Word of Mouth 9.08.2012
Part 1: The Science of Changing Your Mind/Sex and Religion
Ever wonder whether hard facts play a part in changing a person's mind? Turns out, not so much. Boing Boing's Maggie Koerth-Baker wrote about the real influences on choice for The New York Times Magazine.
Nigel Barber is an evolutionary psychologist and author of The Human Beast blog on Psychology Today, where he put together the results of several studies to address this provocative question. A warning to concerned parents and sensitive listeners that we will be discussing the existence of sex, pornography, and in this segment.

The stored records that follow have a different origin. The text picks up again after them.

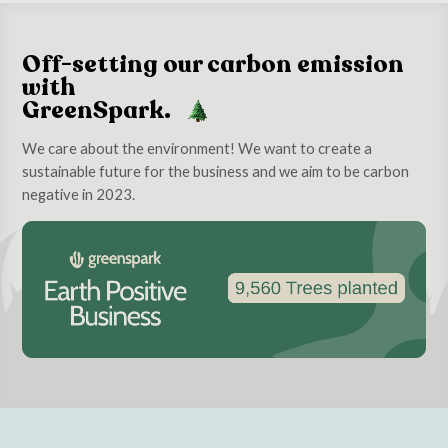
Off-setting our carbon emission
with
GreenSpark.
We care about the environment! We want to create a
sustainable future for the business and we aim to be carbon
negative in 2023.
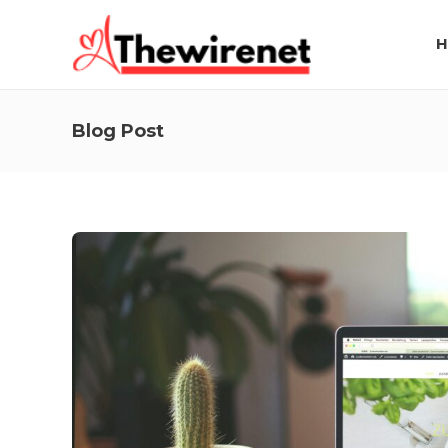
H
Blog Post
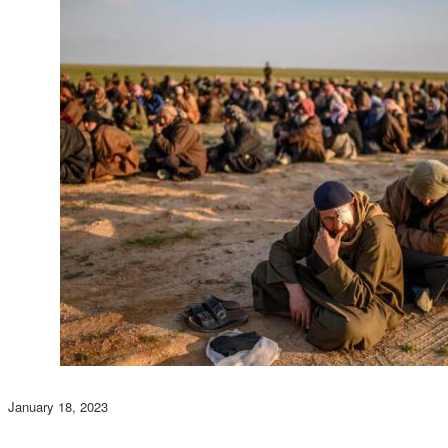
January 18, 2023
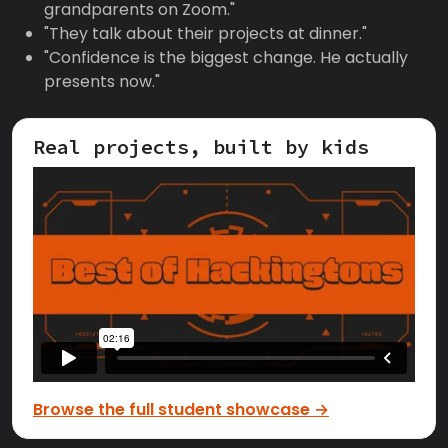
grandparents on Zoom."
"They talk about their projects at dinner."
"Confidence is the biggest change. He actually
presents now."
Real projects, built by kids
Browse the full student showcase →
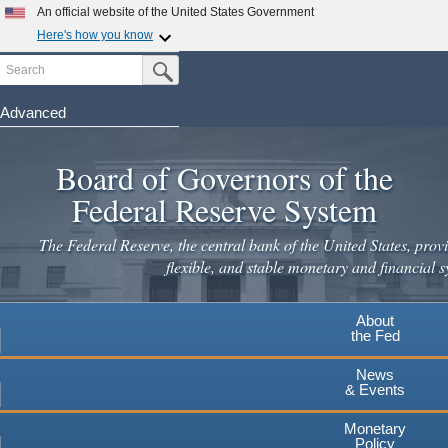
Skip
An official website of the United States Government
to
Here's how you know
main
Search
Official websites use .gov
Submit Search Button
content
A
.gov
website belongs to an official government
organization in the United States.
Advanced
Secure .gov websites use HTTPS
Board of Governors of the
A
lock
(
) or
https://
means you've safely connected to the
.gov website. Share sensitive information only on official,
Federal Reserve System
secure websites.
The Federal Reserve, the central bank of the United States, provi
flexible, and stable monetary and financial s
About
the Fed
News
& Events
Monetary
Policy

And what would a Pastor think about the article? Frank Weller, a Pastor from Michigan writes the blog Frankly Speaking and weighs in, here.
Part 2: Are Re-Runs Good for You? Are Re-Runs Good for You?
With the glut of content available on Netflix, cable, and even YouTube, summertime TV longer has the monopoly on re-runs. Well, a new study reveals that watching reruns doesn’t only kill time. It may actually be good for you. Tom Jacobs is a science writer with Pacific Standard.
Plus...we did a little man-on-the-street survey about re-runs, asking regular folks, "What show or movie can you watch over and over again?"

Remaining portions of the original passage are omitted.